Estimation of salt intake and excretion in children in one region of Switzerland: a cross-sectional study

Zeitschrift:
European Journal of Nutrition
Autoren:
Magali Rios-Leyvraz, Pascal Bovet, Murielle Bochud, Bernard Genin, Michel Russo, Michel F. Rossier, René Tabin, Arnaud Chiolero
Wichtige Hinweise

Electronic supplementary material

The online version of this article (https://​doi.​org/​10.​1007/​s00394-018-1845-4) contains supplementary material, which is available to authorized users.

Abstract

Purpose

Salt intake among children in Switzerland is unknown.
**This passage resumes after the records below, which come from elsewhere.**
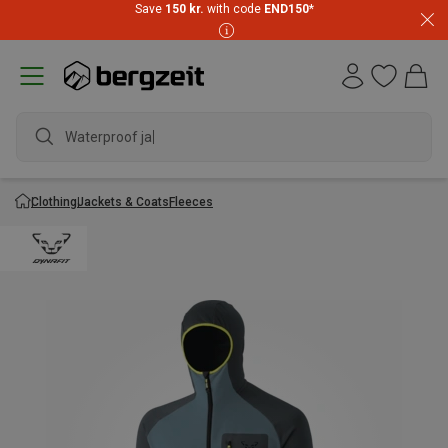
Save
150 kr.
with code
END150
*
Waterproof jacke
Clothing
Jackets & Coats
Fleeces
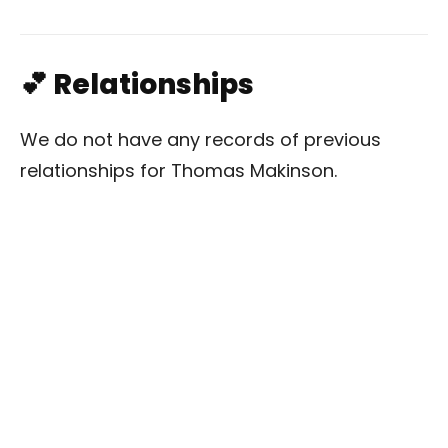
💕 Relationships
We do not have any records of previous
relationships for Thomas Makinson.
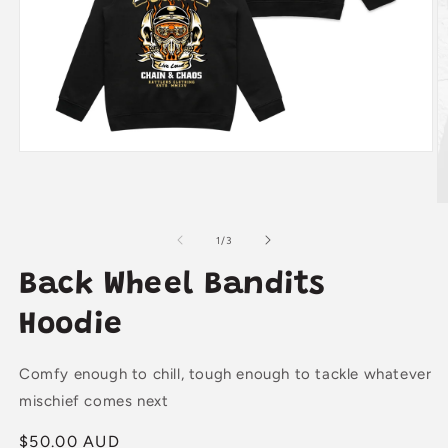
Open
media
1
in
O
modal
m
2
of
1
/
3
in
m
Back Wheel Bandits
Hoodie
Comfy enough to chill, tough enough to tackle whatever
mischief comes next
Regular
$50.00 AUD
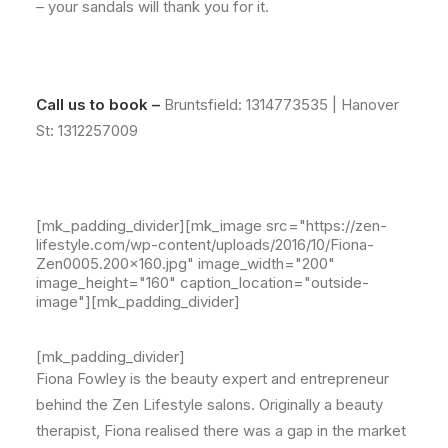
– your sandals will thank you for it.
Call us to book –
Bruntsfield:
1314773535
| Hanover
St:
1312257009
[mk_padding_divider][mk_image src="https://zen-
lifestyle.com/wp-content/uploads/2016/10/Fiona-
Zen0005.200x160.jpg" image_width="200"
image_height="160" caption_location="outside-
image"][mk_padding_divider]
[mk_padding_divider]
Fiona Fowley is the beauty expert and entrepreneur
behind the Zen Lifestyle salons. Originally a beauty
therapist, Fiona realised there was a gap in the market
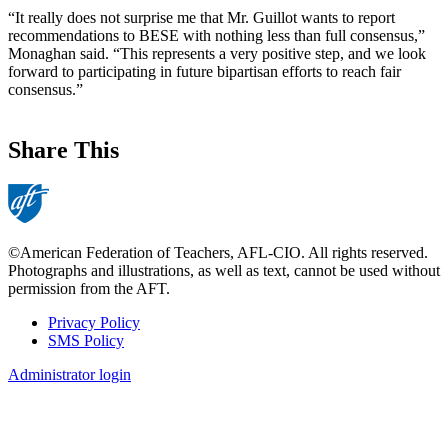
“It really does not surprise me that Mr. Guillot wants to report
recommendations to BESE with nothing less than full consensus,”
Monaghan said. “This represents a very positive step, and we look
forward to participating in future bipartisan efforts to reach fair
consensus.”
Share This
©American Federation of Teachers, AFL-CIO. All rights reserved.
Photographs and illustrations, as well as text, cannot be used without
permission from the AFT.
Privacy Policy
SMS Policy
Footer
Administrator login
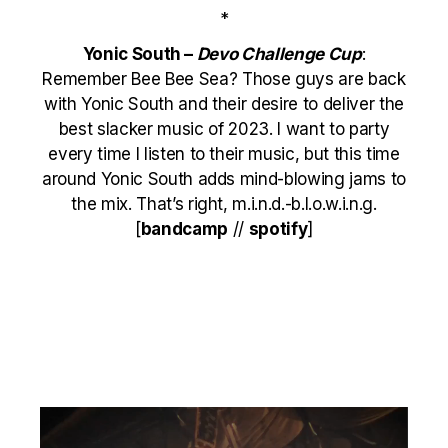
*
Yonic South –
Devo Challenge Cup
:
Remember Bee Bee Sea? Those guys are back
with Yonic South and their desire to deliver the
best slacker music of 2023. I want to party
every time I listen to their music, but this time
around Yonic South adds mind-blowing jams to
the mix. That’s right, m.i.n.d.-b.l.o.w.i.n.g.
[
bandcamp
//
spotify
]
Video
Player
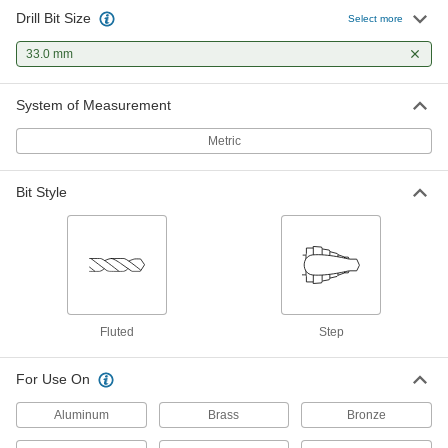
Drill Bit Size
Select more
33.0 mm
System of Measurement
Metric
Bit Style
Fluted
Step
For Use On
Aluminum
Brass
Bronze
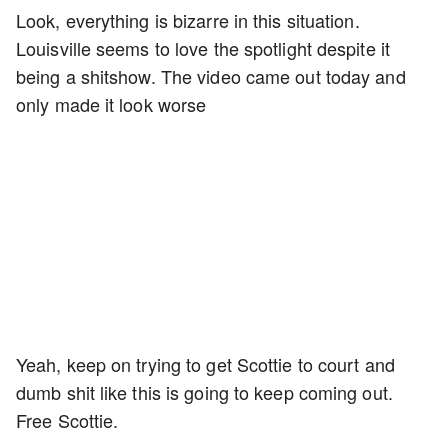
Look, everything is bizarre in this situation.
Louisville seems to love the spotlight despite it
being a shitshow. The video came out today and
only made it look worse
Yeah, keep on trying to get Scottie to court and
dumb shit like this is going to keep coming out.
Free Scottie.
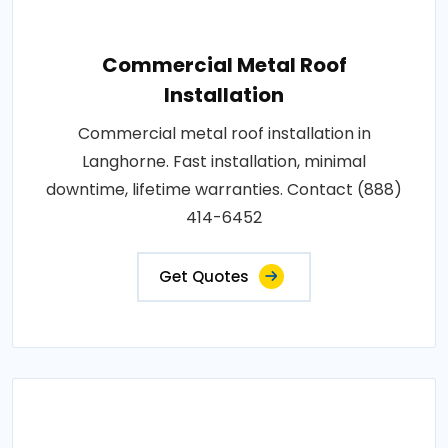
Commercial Metal Roof
Installation
Commercial metal roof installation in
Langhorne. Fast installation, minimal
downtime, lifetime warranties. Contact (888)
414-6452
Get Quotes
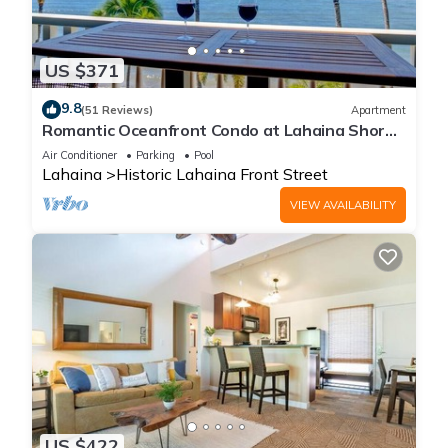
US $371
9.8
(51 Reviews)
Apartment
Romantic Oceanfront Condo at Lahaina Shores
with Sweeping Ocean Views
Air Conditioner
Parking
Pool
Lahaina
Historic Lahaina Front Street
VIEW AVAILABILITY
US $422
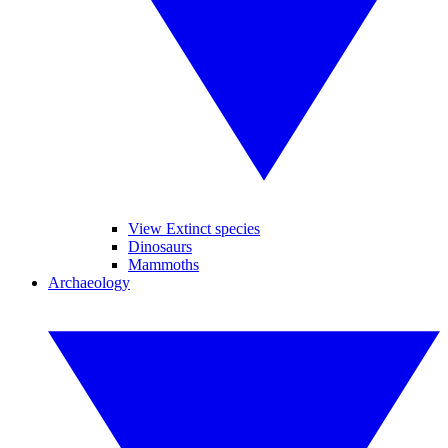
View Extinct species
Dinosaurs
Mammoths
Archaeology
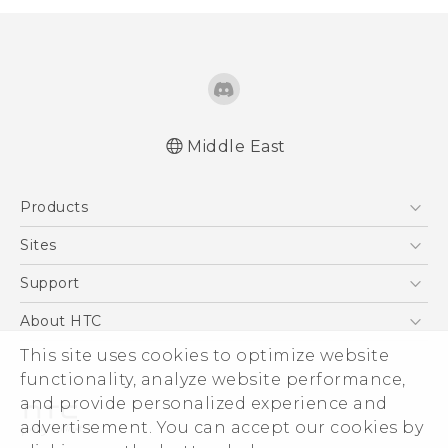
Middle East
Française - Guide de démarrage rapide
Products
Française - Mode d'emploi
Française - Guide de sécurité et de
5G
Sites
réglementation
Smartphones
HTC Dev
Support
English - Quick start guide
Accessories
English - User manual
HTC Research
Support Center
About HTC
EXODUS
English - Safety and regulatory guide
Warranty Policy
This site uses cookies to optimize website
ESG
VIVE
functionality, analyze website performance,
Investor
and provide personalized experience and
Privacy Policy
advertisement. You can accept our cookies by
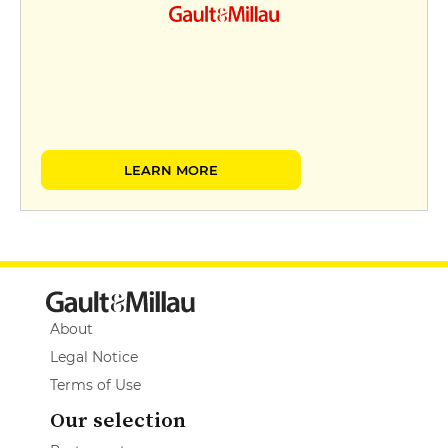
LEARN MORE
About
Legal Notice
Terms of Use
Our selection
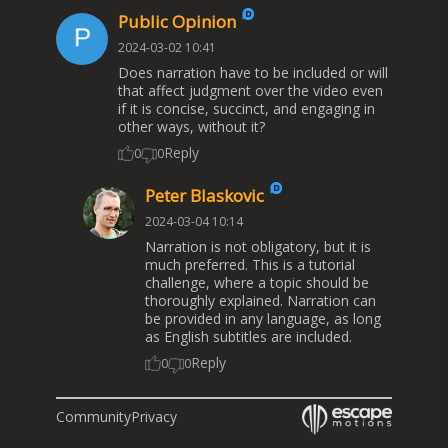
Public Opinion
2024-03-02 10:41
Does narration have to be included or will
that affect judgment over the video even
if it is concise, succinct, and engaging in
other ways, without it?
Reply
0
0
Peter Blaskovic
2024-03-04 10:14
Narration is not obligatory, but it is
much preferred. This is a tutorial
challenge, where a topic should be
thoroughly explained. Narration can
be provided in any language, as long
as English subtitles are included.
Reply
0
0
Community
Privacy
The objectives of this study were to determine salt excretion and to identify the main dietary sources of salt intake among children in one region of Switzerland.

Methods

We conducted a cross-sectional study using a convenient sample of children 6–16 years of age in Valais, Switzerland, between 2016 and 2018. All children visiting several regional health care providers and without any clinical condition that could affect sodium intake or excretion were eligible. Each child completed a 24-h urine collection to assess salt excretion and two dietary questionnaires to assess dietary sources of salt intake. Weight and height were measured.

Results

Data were available on 94 children (55 boys and 39 girls; mean age 10.5 years; age range 6–16 years). The mean 24-h salt urinary excretion was 5.9 g [SD 2.8; range 0.8–16.0; 95% confidence interval (CI) 5.3–6.5]. Two-thirds (62%) of the children had salt excretions above recommendations of maximum intake (i.e., ≥ 2 g per day for children up to 6 years of age and ≥ 5 g per day for children 7–16 years of age). The salt excretion tended to be higher during the week-end (6.0 g, 95% CI 5.4–6.6) than during the week (5.4 g, 95% CI 4.3–6.7). The main sources of salt intake were pastas, potatoes, and rice (23% of total salt intake), pastries (16%), bread (16%), and cured meats (10%). One child out of three (34%) added salt to their plate at the table.

Conclusions

Salt intake in children in one region of Switzerland was high. Our findings suggest that salt intake in children could be reduced by lowering salt content in commonly eaten foods.

Trial registration number

NCT02900261.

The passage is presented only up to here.